Bu açıklamalar doğrultusunda somut olaya dönüldüğünde; davacı tarafından 02/04/2007 tarihinde davalılar Yeşilırmak … ile (ceza yargılamasında mahkumiyetlerine karar verilen) …, …, …, …, … ve … aleyhine Samsun 3. Asliye Hukuk Mahkemesinde elektrik çarpması nedeniyle kısmi maddi (ve manevi) tazminat istemli davanın açıldığı, davalı … …’ın 24/07/2006 tarihli işletme devir hakkı sözleşmesi uyarınca davayı ihbar ettiği … vekilinin 21/04/2011 havale tarihli dilekçeyle davaya taraf sıfatıyla katılma talebinde bulunduğu, mahkemece davacı vekilinin de hazır bulunduğu 29/09/2011 tarihli celsede verilen (3) nolu ara kararı ile ihbar edilen …’ın HUMK’nın 50 nci maddesi uyarınca davalı …’ın yerine kaim olmak üzere davalı olarak dava ve duruşmalara kabulüne karar verildiği, mahkemenin 29/05/2014 tarihli ve 2012/419 E. 2014/238 K. sayılı kararıyla 200.000 TL işgöremezlik tazminatının davalı … ve gerçek kişilerden tahsiline hükmedildiği, kararın davacı ile davalı gerçek kişiler ve TEDAŞ tarafından temyiz edildiği, davacı tarafça verilen temyiz dilekçesinde; davanın … …’a karşı açılmasına rağmen kararın davalı yanında yer alan … hakkında verildiğinin, olay tarihinde davalı …’ın … ile imzalanan sözleşme uyarınca olayın gerçekleştiği trafoyu devir alarak işlettiğinin, olay hakkında ceza mahkemesinde görülen davada sorumlu olduğu belirlenen … … hakkında karar verilmemesinin yerinde olmadığının ileri sürüldüğü, Dairemizin 24/02/2015 tarihli ve 2014/16633 E. 2015/2912 K. sayılı ilamıyla kararın onanmasına karar verildiği, işbu onama kararının davacı tarafa 30/03/2015 tarihinde tebliğ edildiği anlaşılmaktadır.

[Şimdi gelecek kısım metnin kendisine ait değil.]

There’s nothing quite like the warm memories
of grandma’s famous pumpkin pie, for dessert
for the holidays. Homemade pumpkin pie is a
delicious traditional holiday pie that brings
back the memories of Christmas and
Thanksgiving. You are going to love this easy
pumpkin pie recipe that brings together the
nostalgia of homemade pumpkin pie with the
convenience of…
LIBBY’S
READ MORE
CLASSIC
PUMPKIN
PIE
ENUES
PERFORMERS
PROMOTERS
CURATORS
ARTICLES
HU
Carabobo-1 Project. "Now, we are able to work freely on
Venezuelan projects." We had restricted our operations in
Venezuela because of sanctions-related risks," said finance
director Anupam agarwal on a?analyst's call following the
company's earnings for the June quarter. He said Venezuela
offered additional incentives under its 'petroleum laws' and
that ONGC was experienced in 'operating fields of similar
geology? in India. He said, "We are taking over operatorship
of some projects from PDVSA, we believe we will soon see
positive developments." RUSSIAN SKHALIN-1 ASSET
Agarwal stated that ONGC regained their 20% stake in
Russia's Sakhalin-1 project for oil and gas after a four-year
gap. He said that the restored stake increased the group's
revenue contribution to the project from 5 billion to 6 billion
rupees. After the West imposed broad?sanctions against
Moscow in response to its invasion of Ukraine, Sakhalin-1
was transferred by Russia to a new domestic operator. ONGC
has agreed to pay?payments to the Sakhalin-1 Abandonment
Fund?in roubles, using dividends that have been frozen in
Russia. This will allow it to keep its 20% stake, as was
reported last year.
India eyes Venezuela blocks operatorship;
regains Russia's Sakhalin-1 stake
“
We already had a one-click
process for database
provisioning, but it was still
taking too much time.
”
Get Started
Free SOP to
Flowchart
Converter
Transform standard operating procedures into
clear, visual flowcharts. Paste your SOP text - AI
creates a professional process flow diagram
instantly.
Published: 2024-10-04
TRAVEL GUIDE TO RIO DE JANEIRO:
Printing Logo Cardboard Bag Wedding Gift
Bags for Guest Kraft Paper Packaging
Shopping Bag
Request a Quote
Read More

Bu durumda; davacı, tazminat yükümlüsünün davalı … olduğunu, dairemizin kısmi davaya ilişkin onama kararınının kendisine tebliğ edildiği 30/03/2015 tarihinde öğrenmiş bulunmaktadır. Nitekim, davacı 19/09/2016 tarihli ıslah dilekçesiyle, kısmi davada verilen kararın derecaattan geçerek kesinleştiğini, tazminat yükümlüsünün davalı TEDAŞ olduğunun belirlenmiş olması nedeniyle davalı … … yönünden davadan feragat ettiğini bildirmiş, davalı … ile gerçek kişi davalılar yönünden ise talebini artırmıştır.

İşbu ek dava ise, 09/06/2014 tarihinde (ve kısmi dava hakkında verilen 29/05/2014 tarihli kararın kesinleşmesinden önce) açılmıştır.

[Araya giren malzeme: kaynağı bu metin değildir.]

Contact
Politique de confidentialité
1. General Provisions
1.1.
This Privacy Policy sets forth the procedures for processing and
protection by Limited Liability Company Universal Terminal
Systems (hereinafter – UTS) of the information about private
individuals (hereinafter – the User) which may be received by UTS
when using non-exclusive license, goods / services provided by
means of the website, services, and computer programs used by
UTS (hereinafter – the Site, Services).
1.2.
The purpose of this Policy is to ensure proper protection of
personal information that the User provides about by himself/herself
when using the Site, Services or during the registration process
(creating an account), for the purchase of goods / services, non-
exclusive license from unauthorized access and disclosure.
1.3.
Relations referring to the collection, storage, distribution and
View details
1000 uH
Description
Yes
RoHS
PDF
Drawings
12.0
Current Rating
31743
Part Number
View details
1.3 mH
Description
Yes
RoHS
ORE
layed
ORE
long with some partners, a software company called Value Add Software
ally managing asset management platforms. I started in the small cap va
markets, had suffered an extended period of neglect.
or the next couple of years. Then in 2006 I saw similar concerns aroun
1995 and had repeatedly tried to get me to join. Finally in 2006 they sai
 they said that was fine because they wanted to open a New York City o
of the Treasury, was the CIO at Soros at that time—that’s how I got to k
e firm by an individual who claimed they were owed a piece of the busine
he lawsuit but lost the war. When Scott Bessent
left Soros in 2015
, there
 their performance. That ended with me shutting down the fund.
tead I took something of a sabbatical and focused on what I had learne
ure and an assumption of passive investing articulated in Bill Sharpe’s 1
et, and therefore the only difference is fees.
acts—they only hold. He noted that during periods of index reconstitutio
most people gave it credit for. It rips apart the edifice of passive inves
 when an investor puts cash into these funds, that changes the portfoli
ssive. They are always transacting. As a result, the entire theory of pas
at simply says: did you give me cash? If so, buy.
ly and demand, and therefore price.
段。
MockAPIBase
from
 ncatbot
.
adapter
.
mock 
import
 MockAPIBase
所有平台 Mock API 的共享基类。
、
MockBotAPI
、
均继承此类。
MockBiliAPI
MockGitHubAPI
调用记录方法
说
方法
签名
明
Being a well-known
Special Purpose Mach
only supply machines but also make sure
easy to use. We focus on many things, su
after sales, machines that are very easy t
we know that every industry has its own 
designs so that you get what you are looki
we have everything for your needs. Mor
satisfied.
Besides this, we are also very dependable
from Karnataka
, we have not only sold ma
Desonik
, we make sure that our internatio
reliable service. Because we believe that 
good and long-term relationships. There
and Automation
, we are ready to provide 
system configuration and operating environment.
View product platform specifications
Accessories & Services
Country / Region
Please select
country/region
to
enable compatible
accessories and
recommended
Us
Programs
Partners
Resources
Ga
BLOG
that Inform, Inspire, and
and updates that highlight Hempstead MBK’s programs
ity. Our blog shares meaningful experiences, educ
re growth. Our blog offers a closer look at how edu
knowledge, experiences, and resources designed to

Hal böyle olunca, ilk derece mahkemesince; davacının, kısmi dava hakkında verilen kararın onanmasına ilişkin dairemiz kararının kendisine tebliğ edildiği tarih itibariyle uğradığı zararın failinin davalı … olduğunu öğrendiği, işbu ek davanın açıldığı tarih itibariyle, davalı … yönünden iki yıllık kısa zamanaşımı süresinin henüz işlemeye başlamadığı gözetilerek, işin esasının incelenmesi ve ulaşılacak sonuca göre bir karar verilmesi gerekirken, yanılgılı değerlendirmeyle davalı … yönünden de davanın zamanaşımı nedeniyle reddine karar verilmesi doğru görülmemiş, bozmayı gerektirmiştir.

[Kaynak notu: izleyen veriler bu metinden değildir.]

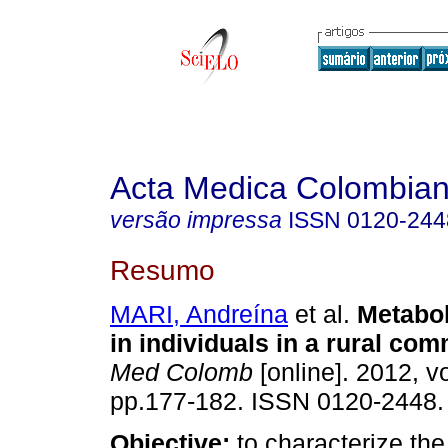
Acta Medica Colombia
versão impressa
ISSN
0120-244
Resumo
MARI, Andreína
et al.
Metabo
in individuals in a rural co
Med Colomb
[online]. 2012, vo
pp.177-182. ISSN 0120-2448.
Objective:
to characterize th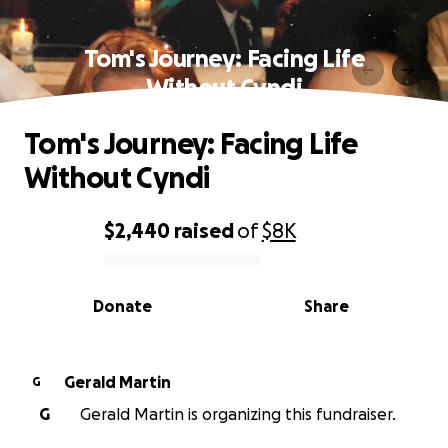
Tom's Journey: Facing Life
Without Cyndi
Tom's Journey: Facing Life
Without Cyndi
$2,440
raised
of
$8K
0% complete
Donate
Share
Gerald Martin
G
G
Gerald Martin is organizing this fundraiser.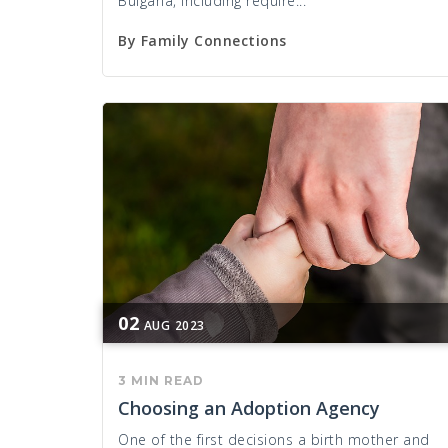
Bulgaria, including require...
By
Family Connections
02
AUG
2023
3 MIN READ
Choosing an Adoption Agency
One of the first decisions a birth mother and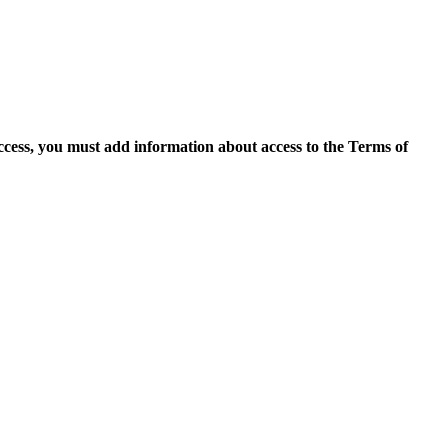
access, you must add information about access to the Terms of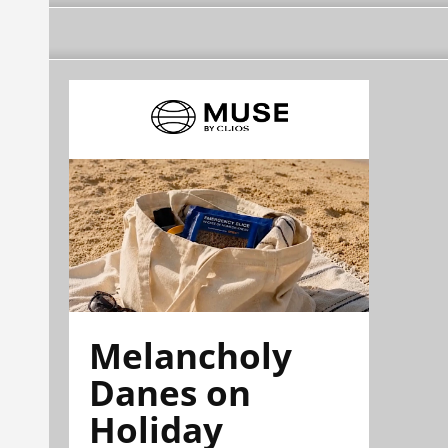
Melancholy
Danes on
Holiday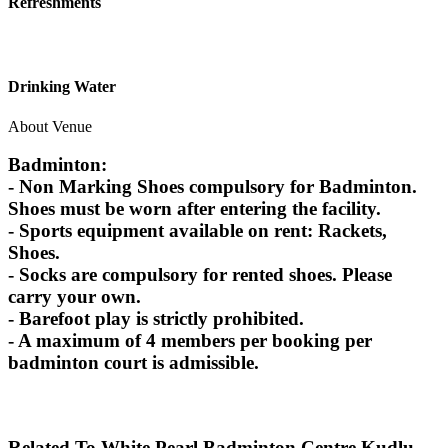
Refreshments
Drinking Water
About Venue
Badminton:
- Non Marking Shoes compulsory for Badminton.
Shoes must be worn after entering the facility.
- Sports equipment available on rent: Rackets,
Shoes.
- Socks are compulsory for rented shoes. Please
carry your own.
- Barefoot play is strictly prohibited.
- A maximum of 4 members per booking per
badminton court is admissible.
Related To
White Pearl Badminton Centre
Kudlu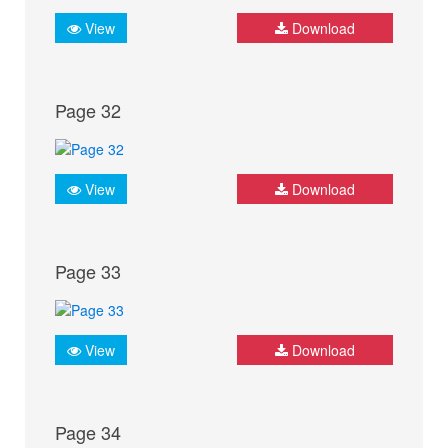
View
Download
Page 32
View
Download
Page 33
View
Download
Page 34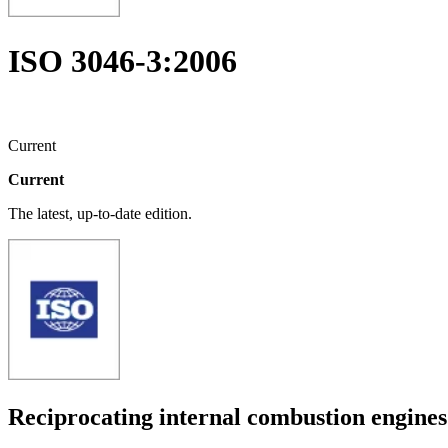
ISO 3046-3:2006
Current
Current
The latest, up-to-date edition.
Reciprocating internal combustion engin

İlk derece mahkemesi kararının, yukarıda açıklanan nedenlerle bozulmasına karar verilmiş olduğundan, HMK’nın 373 üncü maddesinin birinci bendi uyarınca, işbu karara karşı yapılan istinaf başvurusunun esastan reddine ilişkin bölge adliye mahkemesi kararının da kaldırılmasına karar verilmiştir.

2- Bozma nedenine göre, davacı tarafın diğer temyiz itirazlarının bu aşamada incelenmesine gerek görülmemiştir.

SONUÇ : Yukarıda birinci bentte açıklanan nedenlerle 6100 sayılı HMK’nın 373 üncü maddesinin birinci fıkrası uyarınca temyiz olunan bölge adliye mahkemesi kararının KALDIRILMASINA, aynı Kanunun 371 inci maddesi uyarınca ilk derece mahkemesi kararının davacı yararına BOZULMASINA, ikinci bentte açıklanan nedenlerle davacı tarafın diğer temyiz itirazlarının bu aşamada incelenmesine yer olmadığına, 2.037 TL Yargıtay duruşması vekalet ücretinin davalı …’tan alınarak davacı tarafa verilmesine, peşin alınan temyiz harcının istek halinde temyiz edene iadesine, dosyanın İlk Derece Mahkemesine, kararın bir örneğinin de bölge adliye mahkemesine gönderilmesine, 10/09/2019 tarihinde oy çokluğu ile karar verildi.

(Muhalif)
(Muhalif)

KARŞI OY

Davacı … çarpması nedeniyle maddi tazminat talebinde bulunmuştur.
Mahkemece davanın zamanaşımından reddine karar verilmiş, istinaf incelemesinde başvurunun esastan reddine karar verilmiştir.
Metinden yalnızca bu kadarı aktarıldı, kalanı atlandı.